Bye Bye Birdie: Invesco’s finally putting its tumultuous investment to bed. This week, the strategic fund sold the remaining 5.11% of its stake in Zee Entertainment Enterprises for ₹1,004 crore (~$122.4 million) in a bulk deal. Invesco had gone to court against Zee in 2021, demanding the resignations of chief Punit Goenka and two other non-independent directors in an attempt to protect minority shareholders from alleged corporate governance misdeeds. This is a handy refresher on the case. Zee and Sony India are also in the midst of closing their merger, led by Goenka.

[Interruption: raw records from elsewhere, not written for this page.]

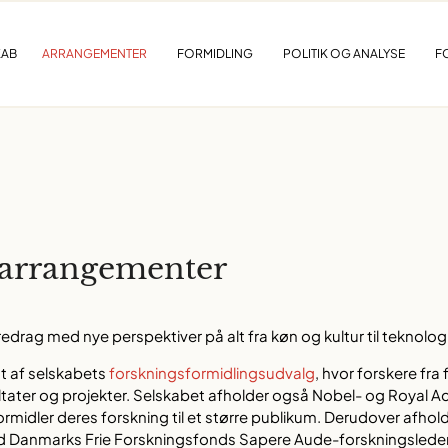
KAB
ARRANGEMENTER
FORMIDLING
POLITIK OG ANALYSE
F
 arrangementer
drag med nye perspektiver på alt fra køn og kultur til teknologi
gt af selskabets
forskningsformidlingsudvalg
, hvor forskere fra 
ltater og projekter. Selskabet afholder også Nobel- og Royal 
midler deres forskning til et større publikum. Derudover afho
d Danmarks Frie Forskningsfonds Sapere Aude-forskningsleder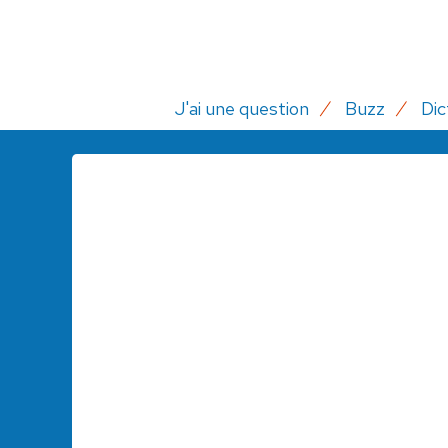
J'ai une question
Buzz
Dic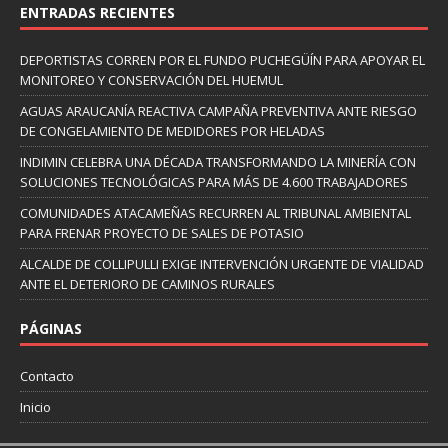
ENTRADAS RECIENTES
DEPORTISTAS CORREN POR EL FUNDO PUCHEGÜÍN PARA APOYAR EL
MONITOREO Y CONSERVACIÓN DEL HUEMUL
AGUAS ARAUCANÍA REACTIVA CAMPAÑA PREVENTIVA ANTE RIESGO
DE CONGELAMIENTO DE MEDIDORES POR HELADAS
INDIMIN CELEBRA UNA DÉCADA TRANSFORMANDO LA MINERÍA CON
SOLUCIONES TECNOLÓGICAS PARA MÁS DE 4.600 TRABAJADORES
COMUNIDADES ATACAMEÑAS RECURREN AL TRIBUNAL AMBIENTAL
PARA FRENAR PROYECTO DE SALES DE POTASIO
ALCALDE DE COLLIPULLI EXIGE INTERVENCIÓN URGENTE DE VIALIDAD
ANTE EL DETERIORO DE CAMINOS RURALES
PÁGINAS
Contacto
Inicio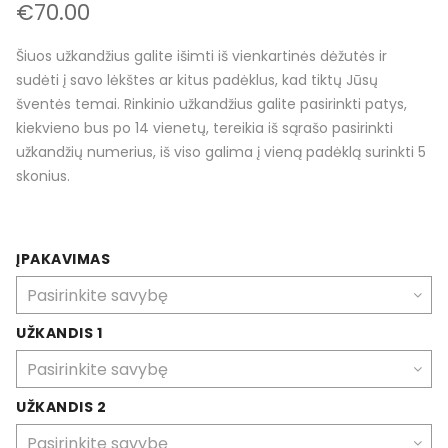
€
70.00
Šiuos užkandžius galite išimti iš vienkartinės dėžutės ir
sudėti į savo lėkštes ar kitus padėklus, kad tiktų Jūsų
šventės temai. Rinkinio užkandžius galite pasirinkti patys,
kiekvieno bus po 14 vienetų, tereikia iš sąrašo pasirinkti
užkandžių numerius, iš viso galima į vieną padėklą surinkti 5
skonius.
ĮPAKAVIMAS
UŽKANDIS 1
UŽKANDIS 2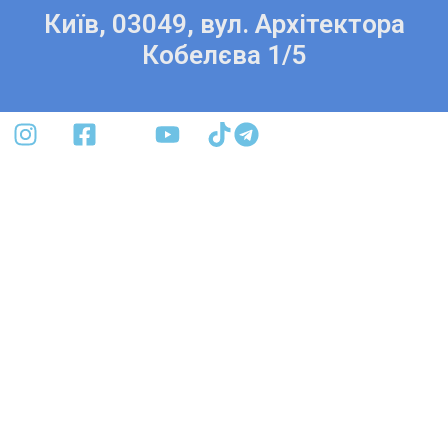
Київ, 03049, вул. Архітектора
Кобелєва 1/5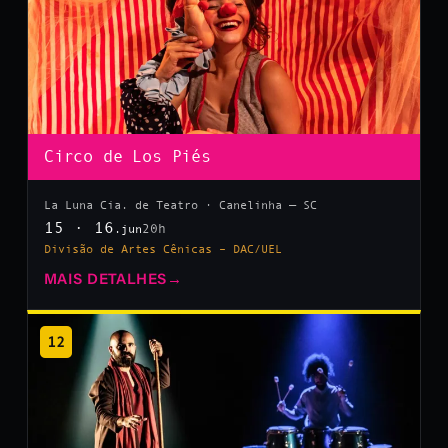
Circo de Los Piés
La Luna Cia. de Teatro · Canelinha — SC
15 · 16
20h
.jun
Divisão de Artes Cênicas – DAC/UEL
MAIS DETALHES
→
12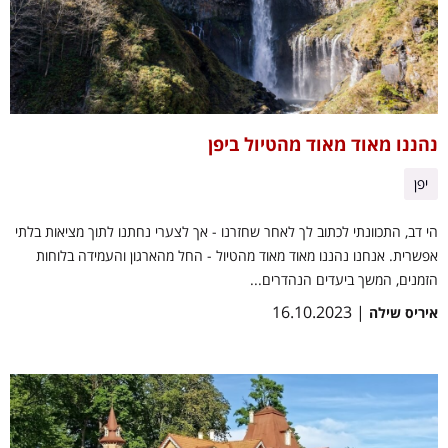
נהננו מאוד מאוד מהטיול ביפן
יפן
הי דב, התכוונתי לכתוב לך לאחר שחזרנו - אך לצערי נחתנו לתוך מציאות בלתי
אפשרית. אנחנו נהננו מאוד מאוד מהטיול - החל מהארגון והעמידה בלוחות
הזמנים, המשך ביעדים הנהדרים...
| 16.10.2023
איריס שילה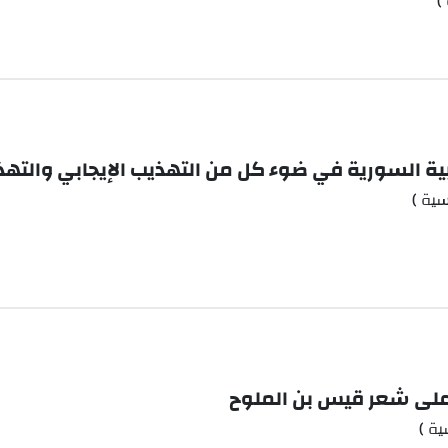
)
العربية السورية في ضوء كل من التهذيب الإيجابي وال
سية )
 على شعر قيس بن الملوح
ة )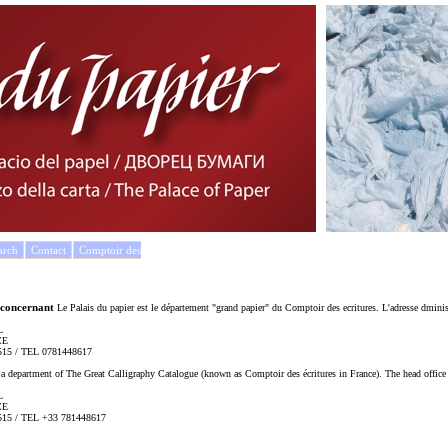
arch
Contact
Comptoir des
 concernant
Le Palais du papier est le département "grand papier" du Comptoir des ecritures. L'adresse dminis
L
CE
15 / TEL 0781448617
 a department of The Great Calligraphy Catalogue (known as Comptoir des écritures in France). The head office 
L
CE
15 / TEL +33 781448617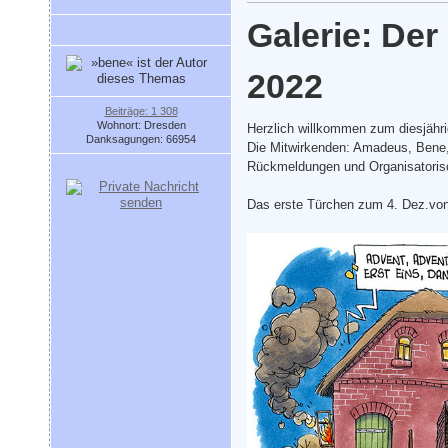
Galerie: De
2022
Beiträge: 1 308
Wohnort: Dresden
Herzlich willkommen zum diesjähr
Danksagungen: 66954
Die Mitwirkenden: Amadeus, Bene,
Rückmeldungen und Organisatori
Das erste Türchen zum 4. Dez.vo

Eye of the storm: Indian TV viewers were served a disturbing series of events last week. Two arrested gangsters were shot down in Uttar Pradesh, allegedly by their rivals, on live TV. This story by Newslaundry features interviews with TV reporters, camerapersons, and stringers who were at the scene reporting live, with flying bullets just scraping past them. Some were injured. Incidentally, the suspected shooters posed as mediapersons to get close to their victims.
Trumpet 🎺
You’re seeing this video on an unofficial YouTube channel because its creator, Food Pharmer, was forced to take it down from his social media and replace it with an apology. Revant Himatsingka uses his Instagram to walk viewers through the nutrition labels on common packaged food (along with other health and wellness information). Here, he pointed out that Bournvita’s labels show the product is full of sugar.
Executives at Mondelez India, which owns Cadbury Bournvita, are probably looking up the term ‘Streisand Effect’ right now. The company got Himatsingka to post an apology on his Instagram after serving him a legal notice. They followed it up with a post about Bournvita’s health benefits, posted twice in static and gif media for good measure. They’ve also turned off comments ever since users began posting lines from Himatsingka’s video, including “Taiyari Diabetes Ki” (prepare for diabetes).